Ao proibir reprovações de alunos, DF violou autonomia educacional, diz TJ-DF

A resolução do Distrito Federal que proíbe escolas públicas e particulares de reprovar o estudante nos três anos iniciais do ensino fundamental é inconstitucional, pois viola a autonomia educacional das escolas. Esse foi o entendimento aplicado pela 3ª Turma Cível do Tribunal de Justiça do Distrito Federal ao confirmar sentença que autorizou uma escola particular a não seguir a resolução local.

Na ação, o colégio sustentou a ilegalidade do artigo 25 da Resolução 01/2002 do Conselho de Educação do Distrito Federal, que veda a reprovação do estudante nos três anos iniciais do ensino fundamental. De acordo com a escola, a resolução tem vícios de legalidade formais e materiais, além de atentar contra a autonomia da instituição de ensino.

O Distrito Federal defendeu a legalidade da resolução, argumentando que todos os conselhos estaduais de educação assim como o do Distrito Federal têm competências legais para estabelecer normas e diretrizes para seus sistemas de ensino, em acordo com as Diretrizes Curriculares Nacionais definidas pelo Conselho Nacional de Educação.

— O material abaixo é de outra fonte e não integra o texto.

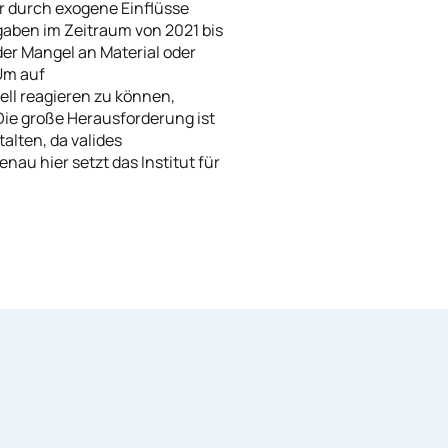
er durch exogene Einflüsse
aben im Zeitraum von 2021 bis
er Mangel an Material oder
 Um auf
ll reagieren zu können,
Die große Herausforderung ist
talten, da valides
au hier setzt das Institut für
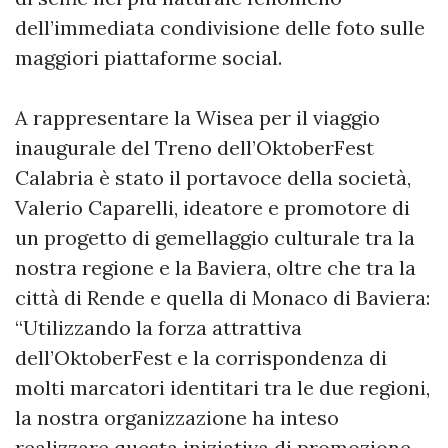
dell’immediata condivisione delle foto sulle
maggiori piattaforme social.
A rappresentare la Wisea per il viaggio
inaugurale del Treno dell’OktoberFest
Calabria è stato il portavoce della società,
Valerio Caparelli, ideatore e promotore di
un progetto di gemellaggio culturale tra la
nostra regione e la Baviera, oltre che tra la
città di Rende e quella di Monaco di Baviera:
“Utilizzando la forza attrattiva
dell’OktoberFest e la corrispondenza di
molti marcatori identitari tra le due regioni,
la nostra organizzazione ha inteso
realizzare questa iniziativa di promozione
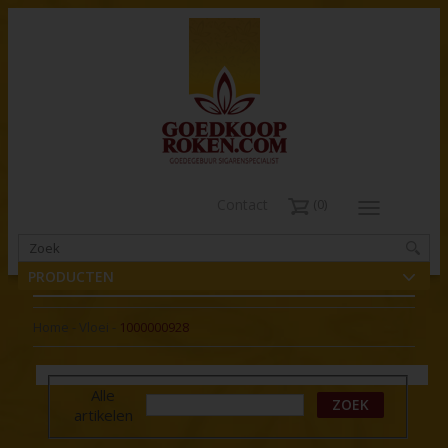
Contact
0
PRODUCTEN
Home
-
Vloei
-
1000000928
Alle
ZOEK
artikelen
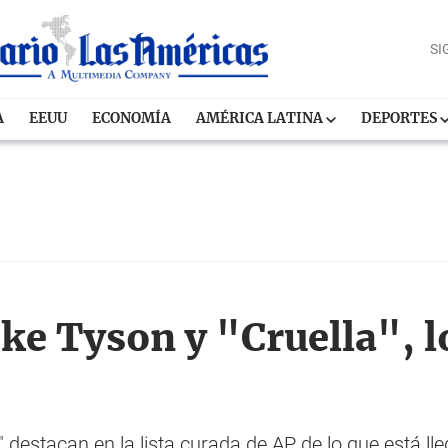
SI
A
EEUU
ECONOMÍA
AMÉRICA LATINA
DEPORTES
ke Tyson y "Cruella", l
" destacan en la lista curada de AP de lo que está ll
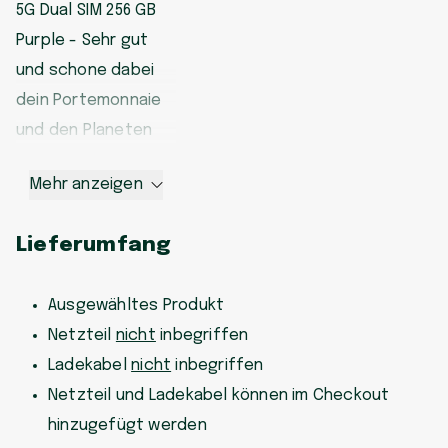
5G Dual SIM 256 GB
Purple - Sehr gut
und schone dabei
dein Portemonnaie
und den Planeten
Mehr anzeigen
Lieferumfang
Ausgewähltes Produkt
Netzteil
nicht
inbegriffen
Ladekabel
nicht
inbegriffen
Netzteil und Ladekabel können im Checkout
hinzugefügt werden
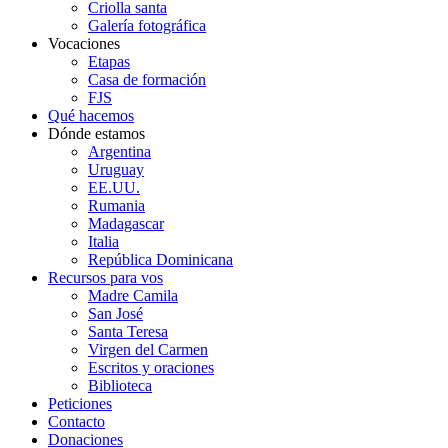
Criolla santa
Galería fotográfica
Vocaciones
Etapas
Casa de formación
FJS
Qué hacemos
Dónde estamos
Argentina
Uruguay
EE.UU.
Rumania
Madagascar
Italia
República Dominicana
Recursos para vos
Madre Camila
San José
Santa Teresa
Virgen del Carmen
Escritos y oraciones
Biblioteca
Peticiones
Contacto
Donaciones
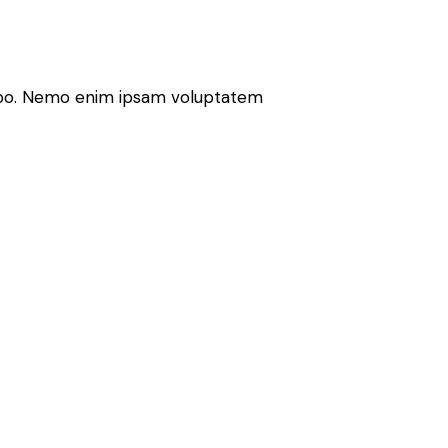
icabo. Nemo enim ipsam voluptatem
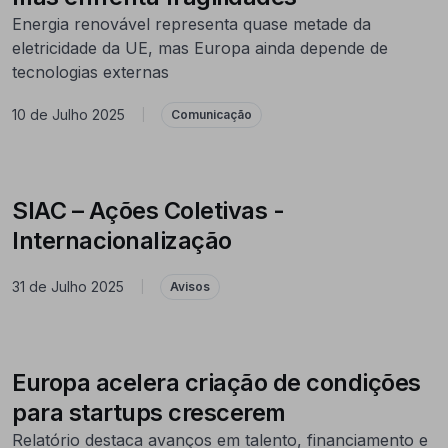
Energia renovável representa quase metade da
eletricidade da UE, mas Europa ainda depende de
tecnologias externas
10 de Julho 2025
|
Comunicação
SIAC – Ações Coletivas -
Internacionalização
31 de Julho 2025
|
Avisos
Europa acelera criação de condições
para startups crescerem
Relatório destaca avanços em talento, financiamento e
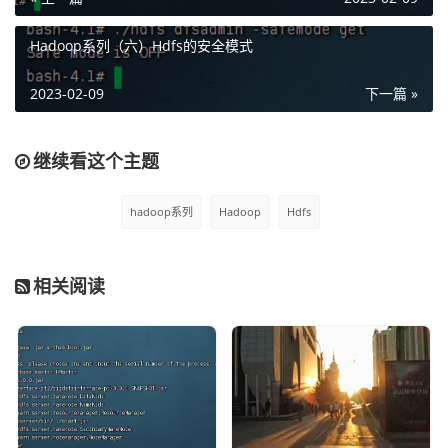
Hadoop系列（六）Hdfs的安全模式
可以看到只能上传1个文件，不能再上传了，上传超了就会
2023-02-09
下一篇 »
报错。
6）清楚数量的限额配置
继续看这个主题
./hdfs dfsadmin -clrQuota /user/zhangsan
hadoop系列
Hadoop
Hdfs
可以看到限制被取消掉了。
相关阅读
备注：
1、数量限额只是仅限于限制数量，空间总大小是不固定
的，也就是上传20个1G的文件和上传20个100G的文件都可
以。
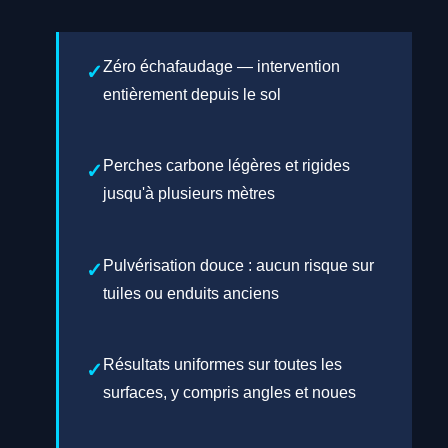
Zéro échafaudage — intervention
entièrement depuis le sol
Perches carbone légères et rigides
jusqu'à plusieurs mètres
Pulvérisation douce : aucun risque sur
tuiles ou enduits anciens
Résultats uniformes sur toutes les
surfaces, y compris angles et noues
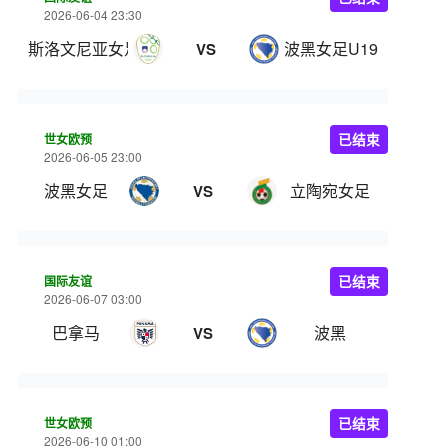
2026-06-04 23:30
斯洛文尼亚女足U19
波黑女足U19
VS
世女欧预
已结束
2026-06-05 23:00
波黑女足
立陶宛女足
VS
国际友谊
已结束
2026-06-07 03:00
巴拿马
波黑
VS
世女欧预
已结束
2026-06-10 01:00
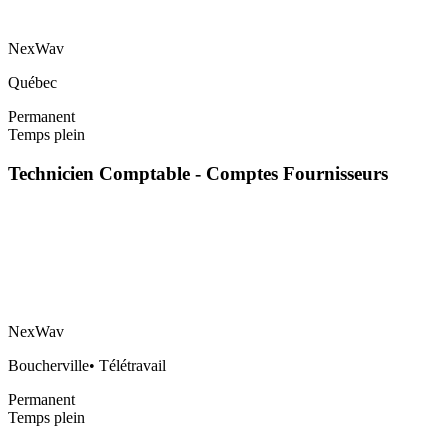
NexWav
Québec
Permanent
Temps plein
Technicien Comptable - Comptes Fournisseurs
NexWav
Boucherville
•
Télétravail
Permanent
Temps plein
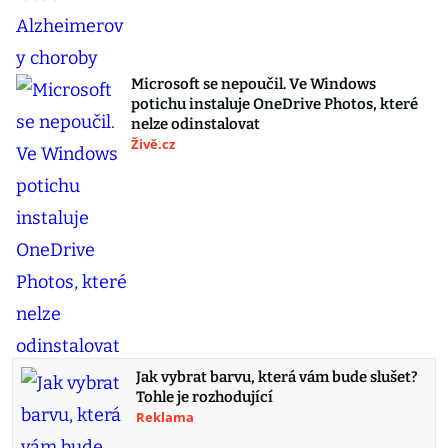
Microsoft se nepoučil. Ve Windows
potichu instaluje OneDrive Photos, které
nelze odinstalovat
Živě.cz
Jak vybrat barvu, která vám bude slušet?
Tohle je rozhodující
Reklama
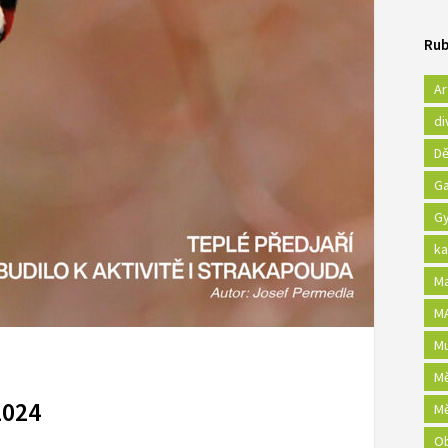
Rub
Ar
di
Dě
Ga
Gy
ka
Ma
MA
Mu
Mě
2024
Mě
Ob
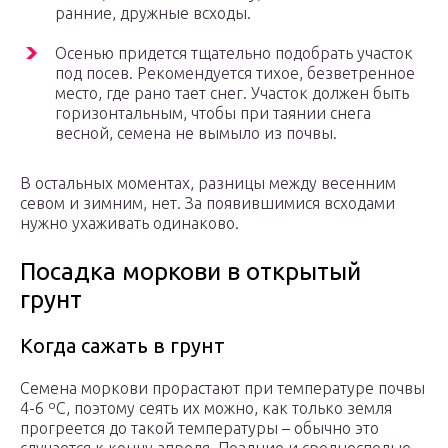
ранние, дружные всходы.
Осенью придется тщательно подобрать участок
под посев. Рекомендуется тихое, безветренное
место, где рано тает снег. Участок должен быть
горизонтальным, чтобы при таянии снега
весной, семена не вымыло из почвы.
В остальных моментах, разницы между весенним
севом и зимним, нет. За появившимися всходами
нужно ухаживать одинаково.
Посадка моркови в открытый
грунт
Когда сажать в грунт
Семена моркови прорастают при температуре почвы
4-6 ºC, поэтому сеять их можно, как только земля
прогреется до такой температуры – обычно это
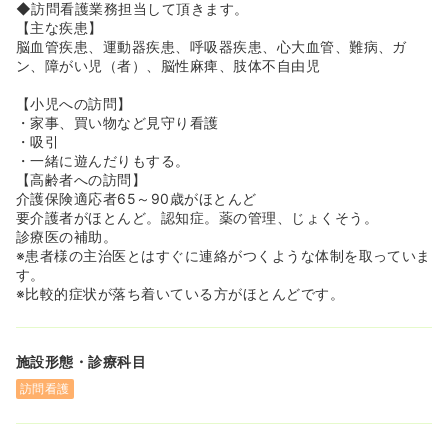
■常勤の方にはiPadが支給されます！
◆訪問看護業務担当して頂きます。
訪問したご利用者の状況や行った医療措置は、全てクラウ
【主な疾患】
ド上でスタッフ同士共有出来る体制を取っています。
脳血管疾患、運動器疾患、呼吸器疾患、心大血管、難病、ガ
初めて訪問する居宅でも、常に今までの情報を確認するこ
ン、障がい児（者）、脳性麻痺、肢体不自由児
とが可能です。
■毎週金曜日には、自由参加形式でのスタッフ同士のカル
【小児への訪問】
テミーティングがあり、皆で情報共有を行っています！
・家事、買い物など見守り看護
業務内での悩みなども相談出来たり、チームワークを深め
・吸引
る取り組みに積極的です。
・一緒に遊んだりもする。
【高齢者への訪問】
＜生活との両立がしやすい環境＞
介護保険適応者65～90歳がほとんど
土日祝日がお休みで、夏季休暇・冬期休暇も充実してお
要介護者がほとんど。認知症。薬の管理、じょくそう。
り、ご家庭とのバランスを保ちながら働きやすい環境で
診療医の補助。
す。
※患者様の主治医とはすぐに連絡がつくような体制を取っていま
残業はほぼありません。
す。
有給も1時間ごとに取得可能のため、ご家庭やお子さんのイ
※比較的症状が落ち着いている方がほとんどです。
ベントに合わせてスポットで休暇を
取得いただくことも可能です！
施設形態・診療科目
訪問看護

Na sentença, a juíza substituta Natacha Raphaella Monteiro Naves, da 7ª Vara da Fazenda Pública do Distrito Federal, explicou que o DF deve elaborar políticas e planos educacionais. Porém, ela afirma que as instituições de ensino privada são livres para elaborar e executar suas propostas pedagógicas, desde que fundadas nas diretrizes educacionais elaboradas pela União, Estados e Distrito Federal; notadamente a Lei 9.394/96 (estabelece as diretrizes e base da educação nacional).

"Nada obstante a previsão de adoção do sistema em ciclos e períodos semestres pela Lei de Diretrizes e Bases da Educação Nacional - LDBE, certo é que se trata de faculdade e não obrigação na adoção do referido sistema. Nesse contexto, constato que o Conselho de Educação do Distrito Federal extrapola a competência concorrente do Distrito Federal para legislar sobre educação", concluiu.

Na sentença, a juíza afirmou ainda que o artigo questionado é inconstitucional e ilegal, "pois viola a autonomia educacional, a exigência de pluralismo de ideias e de concepções pedagógicas, e a facultatividade de as escolas particulares adotarem o sistema da progressão regular por séries".

Com esses fundamentos, ela autorizou o colégio a não cumprir e não incluir em suas normas internas o que dispõe o artigo 25 da Resolução 1/2002, o Conselho de Educação do Distrito Federal. A juíza também proibiu o governo do DF de aplicar qualquer sanção por não cumprir o artigo.

O governo do Distrito Federal recorreu da decisão, mas a sentença foi mantida pela 3ª Turma Cível do TJ-DF que concluiu que "a Resolução 1/2012 do Conselho de Educação do Distrito Federal afronta a LDBE, ao estabelecer a obrigatoriedade da adoção do Ciclo Sequencial de Alfabetização, sem reprovação, para os três anos iniciais do Ensino Fundamental". Com informações da Assessoria de Imprensa do TJ-DF.